[Dataset entries]
+ + + +

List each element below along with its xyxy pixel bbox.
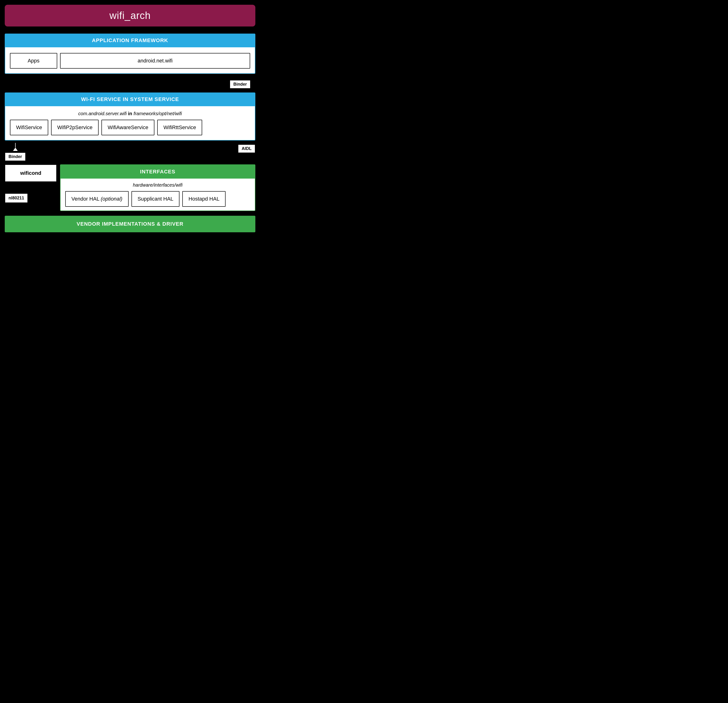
wifip2p-service-box: WifiP2pService bbox=[51, 120, 98, 135]
supplicant-hal-box: Supplicant HAL bbox=[131, 191, 180, 207]
wifi-service-label: Wi-Fi SERVICE IN SYSTEM SERVICE bbox=[81, 96, 179, 102]
interfaces-label: INTERFACES bbox=[140, 169, 175, 175]
wificond-box: wificond bbox=[5, 164, 57, 182]
nl80211-box: nl80211 bbox=[5, 193, 28, 203]
title-bar: wifi_arch bbox=[5, 5, 255, 26]
subtitle-package: com.android.server.wifi bbox=[78, 111, 127, 116]
interfaces-content: hardware/interfaces/wifi Vendor HAL (opt… bbox=[61, 179, 255, 211]
app-framework-header: APPLICATION FRAMEWORK bbox=[5, 33, 255, 47]
vendor-hal-box: Vendor HAL (optional) bbox=[65, 191, 129, 207]
hostapd-hal-box: Hostapd HAL bbox=[182, 191, 225, 207]
binder-top-label: Binder bbox=[230, 80, 251, 89]
binder-top-row: Binder bbox=[5, 76, 255, 93]
aidl-label: AIDL bbox=[238, 144, 255, 153]
interfaces-subtitle: hardware/interfaces/wifi bbox=[65, 182, 250, 188]
interfaces-boxes: Vendor HAL (optional) Supplicant HAL Hos… bbox=[65, 191, 250, 207]
wifi-service-subtitle: com.android.server.wifi in frameworks/op… bbox=[10, 111, 250, 116]
wifirtt-service-box: WifiRttService bbox=[157, 120, 202, 135]
wifi-service-section: Wi-Fi SERVICE IN SYSTEM SERVICE com.andr… bbox=[5, 93, 255, 140]
binder-left-col: Binder bbox=[5, 143, 26, 162]
android-net-wifi-box: android.net.wifi bbox=[60, 53, 250, 69]
subtitle-in: in bbox=[128, 111, 132, 116]
app-framework-section: APPLICATION FRAMEWORK Apps android.net.w… bbox=[5, 33, 255, 74]
vendor-bar: VENDOR IMPLEMENTATIONS & DRIVER bbox=[5, 216, 255, 232]
binder-left-label: Binder bbox=[5, 152, 26, 161]
wifi-service-box: WifiService bbox=[10, 120, 48, 135]
interfaces-section: INTERFACES hardware/interfaces/wifi Vend… bbox=[60, 164, 255, 211]
left-col: wificond nl80211 bbox=[5, 164, 57, 211]
page-title: wifi_arch bbox=[14, 10, 246, 21]
interfaces-header: INTERFACES bbox=[61, 165, 255, 179]
subtitle-path: frameworks/opt/net/wifi bbox=[134, 111, 182, 116]
apps-box: Apps bbox=[10, 53, 57, 69]
vendor-bar-label: VENDOR IMPLEMENTATIONS & DRIVER bbox=[77, 221, 183, 227]
wifi-service-boxes: WifiService WifiP2pService WifiAwareServ… bbox=[10, 120, 250, 135]
wifi-service-header: Wi-Fi SERVICE IN SYSTEM SERVICE bbox=[5, 93, 255, 106]
app-framework-boxes: Apps android.net.wifi bbox=[10, 53, 250, 69]
middle-row: wificond nl80211 INTERFACES hardware/int… bbox=[5, 164, 255, 211]
app-framework-label: APPLICATION FRAMEWORK bbox=[92, 38, 168, 43]
wifi-service-content: com.android.server.wifi in frameworks/op… bbox=[5, 106, 255, 140]
wifiaware-service-box: WifiAwareService bbox=[101, 120, 155, 135]
app-framework-content: Apps android.net.wifi bbox=[5, 47, 255, 74]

+ + + +

== Assignment ==
In the lines above, find the word "Binder" and copy every line it occurs in.

== Response below ==
binder-top-label: Binder bbox=[230, 80, 251, 89]
binder-top-row: Binder bbox=[5, 76, 255, 93]
binder-left-col: Binder bbox=[5, 143, 26, 162]
binder-left-label: Binder bbox=[5, 152, 26, 161]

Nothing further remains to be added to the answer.